__WHAT YOU WILL DO__: Print the data below exactly, but only the lines from the one containing "BlueMatt is po" down to the one containing "hear I'm not the", inclusive.

__SUPPLIED DATA__:
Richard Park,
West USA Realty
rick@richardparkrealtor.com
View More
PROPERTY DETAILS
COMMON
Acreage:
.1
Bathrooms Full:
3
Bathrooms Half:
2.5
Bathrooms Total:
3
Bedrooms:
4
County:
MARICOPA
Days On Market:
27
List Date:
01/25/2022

...

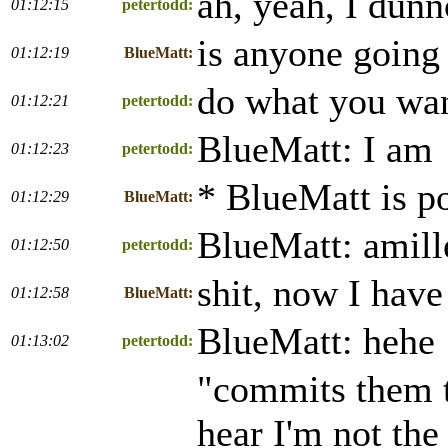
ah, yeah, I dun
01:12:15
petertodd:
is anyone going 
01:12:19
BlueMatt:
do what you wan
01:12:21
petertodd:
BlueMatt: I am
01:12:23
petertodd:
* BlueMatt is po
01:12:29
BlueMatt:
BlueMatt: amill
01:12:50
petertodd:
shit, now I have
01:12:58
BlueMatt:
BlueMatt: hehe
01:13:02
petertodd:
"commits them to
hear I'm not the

__OUTPUT OF THE EXERCISE__:
* BlueMatt is po
01:12:29
BlueMatt:
BlueMatt: amill
01:12:50
petertodd:
shit, now I have
01:12:58
BlueMatt:
BlueMatt: hehe
01:13:02
petertodd:
"commits them to
hear I'm not the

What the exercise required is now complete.